Es schein so als ob der Iterator nicht auf dem richtigen Element steht.
Kann man den Iterator auf ein bestimmtes Element setzten? Oder gibt es eine andere Möglichkeit.

Danke im Voraus.

Gruß Ratze


----------



## torax13 (25. Juli 2007)

Ich nehme an Du verwendest JDOM?
Eine Möglich das zu machen wäre dann (aus dem Kopf)

```
Element userData; // zeigt bereits auf den <userdata> Knoten
List<Element> users = userData.getChildren("user");
for(Element user : users) {
  if(user.getAttribute("id").equalsignoreCase("8")) {
    userData.removeContent(user);
  }
}
```


----------



## ratze79 (25. Juli 2007)

Mit deiner Lösung komme ich leider noch nicht weiter.
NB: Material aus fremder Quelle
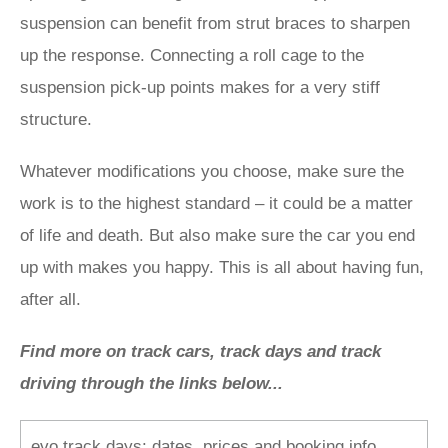
suspension can benefit from strut braces to sharpen
up the response. Connecting a roll cage to the
suspension pick-up points makes for a very stiff
structure.
Whatever modifications you choose, make sure the
work is to the highest standard – it could be a matter
of life and death. But also make sure the car you end
up with makes you happy. This is all about having fun,
after all.
Find more on track cars, track days and track
driving through the links below...
evo track days: dates, prices and booking info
Ich habe aber in einem Buch einen Ansatz gefunden und ihn mal umgesetzt:


```
Document doc = new Document();
Element root = new Element("userData");
doc.setRootElement(root);
Iterator it;
Element UserData;
SAXBuilder sxbuild = new SAXBuilder();
InputSource is = new InputSource(filename);
							
	try 
	{
		
		doc = sxbuild.build(is);
		Content test = doc.getRootElement().removeContent(1);
		List li = doc.getRootElement().getContent();
		it = li.iterator();

        } 
	catch (IOException e) 
        {
		e.printStackTrace();
		return;
	}   
	catch (JDOMException e) 
	{
		e.printStackTrace();
		return;
	}
```

Damit löscht er das erste Child-Element nach dem Root, z. B. User 7.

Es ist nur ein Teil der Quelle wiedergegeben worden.